2. Description of the Prior Art
Strapped down gyroscopic inertial reference apparatus for aircraft and space vehicles is well known to those skilled in the art of gyroscopic aircraft control systems; many rate gyro configurations and control systems based thereon have been described extensively in the literature. In general, such systems include a plurality of rate sensors strapped down to the vehicle for measuring the angular velocity of the vehicle about its primary axes, which measure, along with vehicle acceleration and heading measures, is supplied to a digital computer to provide output data for use in stabilization, control, navigation, or guidance of the aircraft. Since the gyros are strapped to the airframe, the rate sensors are preferably of the force or torque rebalancing type; that is, the gyro is maintained substantially aligned with its support case by feeding the gyro pick-off signal back to the gyro torquer in a manner to maintain the pick-off signal value essentially null, the torquer current so required being a measure of the rate being sensed by the rate gyro. Typical two-degree-of-freedom rate sensors of this type are disclosed in the T. R. Quermann U.S. Pat. No. 3,529,477 for a "Gyroscopic Rotor Suspension", issued Sept. 22, 1970 and in the C. G. Buckley, J. A. Kiedrowsky U.S. patent application Ser. No. 818,486, filed July 25, 1977 for a "Permanent Magnet Torquer for Free Rotor Flexure Suspended Gyroscopes", both inventions being assigned to Sperry Rand Corporation. It will be appreciated that the ultimate output of the gyroscopic rate sensor must be compatible with the requirements of available digital computer techniques.
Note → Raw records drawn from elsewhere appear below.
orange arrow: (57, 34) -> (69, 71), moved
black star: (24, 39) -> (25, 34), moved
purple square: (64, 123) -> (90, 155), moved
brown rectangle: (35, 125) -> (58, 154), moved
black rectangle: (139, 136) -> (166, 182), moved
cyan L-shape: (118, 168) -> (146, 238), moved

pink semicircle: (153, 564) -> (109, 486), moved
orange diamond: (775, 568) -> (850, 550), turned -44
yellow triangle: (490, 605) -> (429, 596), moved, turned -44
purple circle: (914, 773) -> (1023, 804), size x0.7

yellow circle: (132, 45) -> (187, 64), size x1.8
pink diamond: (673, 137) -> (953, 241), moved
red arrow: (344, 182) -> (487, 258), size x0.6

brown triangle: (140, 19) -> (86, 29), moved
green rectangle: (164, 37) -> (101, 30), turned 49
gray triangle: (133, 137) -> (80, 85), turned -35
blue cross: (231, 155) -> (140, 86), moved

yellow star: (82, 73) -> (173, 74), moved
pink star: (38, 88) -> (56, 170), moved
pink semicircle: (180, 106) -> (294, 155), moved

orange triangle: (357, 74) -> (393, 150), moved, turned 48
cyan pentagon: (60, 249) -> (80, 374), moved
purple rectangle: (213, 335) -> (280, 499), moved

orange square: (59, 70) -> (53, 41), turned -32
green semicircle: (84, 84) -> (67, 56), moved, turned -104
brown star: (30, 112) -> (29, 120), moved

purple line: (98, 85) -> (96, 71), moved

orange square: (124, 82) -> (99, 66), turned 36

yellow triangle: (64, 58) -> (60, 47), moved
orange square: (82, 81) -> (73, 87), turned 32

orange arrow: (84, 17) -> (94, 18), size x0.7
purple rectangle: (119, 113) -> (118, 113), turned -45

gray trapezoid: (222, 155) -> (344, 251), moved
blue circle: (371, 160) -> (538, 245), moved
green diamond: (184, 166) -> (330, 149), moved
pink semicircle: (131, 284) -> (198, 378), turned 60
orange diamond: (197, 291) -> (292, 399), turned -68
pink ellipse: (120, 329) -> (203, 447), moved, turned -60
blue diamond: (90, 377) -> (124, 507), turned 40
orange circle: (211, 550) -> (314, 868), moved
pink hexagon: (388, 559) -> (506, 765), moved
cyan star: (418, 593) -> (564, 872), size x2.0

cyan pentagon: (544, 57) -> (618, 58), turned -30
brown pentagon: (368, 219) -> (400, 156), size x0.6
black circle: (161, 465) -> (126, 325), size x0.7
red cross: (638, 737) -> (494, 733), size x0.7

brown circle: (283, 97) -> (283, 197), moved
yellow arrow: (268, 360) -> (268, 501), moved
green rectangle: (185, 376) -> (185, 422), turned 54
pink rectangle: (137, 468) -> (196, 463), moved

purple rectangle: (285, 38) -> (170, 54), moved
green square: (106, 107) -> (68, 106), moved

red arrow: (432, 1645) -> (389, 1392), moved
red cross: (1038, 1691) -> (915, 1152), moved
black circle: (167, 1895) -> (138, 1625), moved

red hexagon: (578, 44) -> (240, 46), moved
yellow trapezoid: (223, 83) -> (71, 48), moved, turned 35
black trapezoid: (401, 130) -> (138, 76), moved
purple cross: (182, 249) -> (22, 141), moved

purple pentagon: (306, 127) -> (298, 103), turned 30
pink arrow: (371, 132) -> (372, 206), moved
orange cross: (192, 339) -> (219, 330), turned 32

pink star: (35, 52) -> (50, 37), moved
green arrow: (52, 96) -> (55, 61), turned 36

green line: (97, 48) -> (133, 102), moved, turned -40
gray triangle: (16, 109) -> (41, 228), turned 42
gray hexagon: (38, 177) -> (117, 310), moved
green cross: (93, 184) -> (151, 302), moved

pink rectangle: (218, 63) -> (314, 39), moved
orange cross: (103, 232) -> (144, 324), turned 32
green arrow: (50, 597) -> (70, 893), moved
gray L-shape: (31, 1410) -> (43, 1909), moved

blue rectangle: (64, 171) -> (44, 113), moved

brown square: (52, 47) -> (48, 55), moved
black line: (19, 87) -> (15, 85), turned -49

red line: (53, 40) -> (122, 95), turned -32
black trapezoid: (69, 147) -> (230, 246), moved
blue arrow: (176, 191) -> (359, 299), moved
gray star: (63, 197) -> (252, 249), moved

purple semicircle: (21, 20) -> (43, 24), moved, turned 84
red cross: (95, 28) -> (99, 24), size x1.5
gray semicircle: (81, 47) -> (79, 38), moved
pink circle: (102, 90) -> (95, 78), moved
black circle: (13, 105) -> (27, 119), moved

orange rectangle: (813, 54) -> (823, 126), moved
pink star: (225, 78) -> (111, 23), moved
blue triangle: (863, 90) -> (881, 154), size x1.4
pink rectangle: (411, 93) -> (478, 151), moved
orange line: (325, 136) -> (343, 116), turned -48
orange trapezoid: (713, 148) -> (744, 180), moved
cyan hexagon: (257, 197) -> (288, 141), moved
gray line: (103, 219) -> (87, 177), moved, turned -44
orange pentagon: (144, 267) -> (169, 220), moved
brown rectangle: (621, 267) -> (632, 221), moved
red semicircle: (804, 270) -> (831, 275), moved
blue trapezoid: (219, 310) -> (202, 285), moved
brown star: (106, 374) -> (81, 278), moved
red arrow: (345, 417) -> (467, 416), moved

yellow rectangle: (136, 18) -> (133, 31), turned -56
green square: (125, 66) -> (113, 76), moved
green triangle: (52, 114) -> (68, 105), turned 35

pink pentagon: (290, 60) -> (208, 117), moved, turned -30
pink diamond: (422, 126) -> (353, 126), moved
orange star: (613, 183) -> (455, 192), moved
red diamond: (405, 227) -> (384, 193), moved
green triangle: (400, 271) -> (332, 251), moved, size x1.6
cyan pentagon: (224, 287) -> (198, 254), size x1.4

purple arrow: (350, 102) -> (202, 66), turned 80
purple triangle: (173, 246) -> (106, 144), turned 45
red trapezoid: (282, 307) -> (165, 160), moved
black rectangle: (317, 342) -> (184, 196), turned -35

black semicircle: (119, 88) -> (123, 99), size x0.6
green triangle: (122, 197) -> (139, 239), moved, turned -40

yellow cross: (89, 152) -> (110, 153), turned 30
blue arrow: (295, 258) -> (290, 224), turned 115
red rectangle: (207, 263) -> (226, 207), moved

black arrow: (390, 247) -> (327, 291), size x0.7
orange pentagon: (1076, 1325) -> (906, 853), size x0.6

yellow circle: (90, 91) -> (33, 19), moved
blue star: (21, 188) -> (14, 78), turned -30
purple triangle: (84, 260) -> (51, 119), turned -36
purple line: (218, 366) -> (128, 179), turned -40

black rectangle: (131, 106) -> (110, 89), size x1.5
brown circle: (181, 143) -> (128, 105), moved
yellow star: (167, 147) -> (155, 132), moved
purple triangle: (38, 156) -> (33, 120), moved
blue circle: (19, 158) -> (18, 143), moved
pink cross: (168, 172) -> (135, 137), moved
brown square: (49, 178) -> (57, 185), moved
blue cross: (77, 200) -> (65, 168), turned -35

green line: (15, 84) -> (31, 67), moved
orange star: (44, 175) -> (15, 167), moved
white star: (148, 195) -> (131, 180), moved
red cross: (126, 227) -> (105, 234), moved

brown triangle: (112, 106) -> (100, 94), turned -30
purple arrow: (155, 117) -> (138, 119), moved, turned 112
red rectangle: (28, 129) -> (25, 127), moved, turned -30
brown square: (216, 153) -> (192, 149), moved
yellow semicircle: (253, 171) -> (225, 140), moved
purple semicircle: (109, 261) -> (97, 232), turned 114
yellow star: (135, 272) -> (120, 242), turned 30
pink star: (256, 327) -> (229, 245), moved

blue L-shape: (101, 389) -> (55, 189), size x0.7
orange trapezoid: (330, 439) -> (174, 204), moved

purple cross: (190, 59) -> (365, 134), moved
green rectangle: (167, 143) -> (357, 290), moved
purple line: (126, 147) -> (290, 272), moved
Prior art arrangements have been used to convert the torque feed back signals of a force rebalanced sensor into a form compatible with digital computation techniques, such as, for example, by using a voltage-to-frequency conversion technique or by using pulse width modulation techniques. The present invention utilizes the latter technique. One prior art pulse width modulation type of torque feed back control for an inertial sensor of which Applicant is aware is disclosed in U.S. Pat. No. 4,062,004 to Roantree et al for "Dual Range, Torque Rebalancing of Inertial Sensor", issued Dec. 6, 1977. The over-all function of the Roantree device is similar to that of the present invention; that is, to derive a pulse count in accordance with the feed back current supplied to the sensor torquer and hence in accordance with the sensed inertial parameter and also to provide for both low range and high ranges of operation.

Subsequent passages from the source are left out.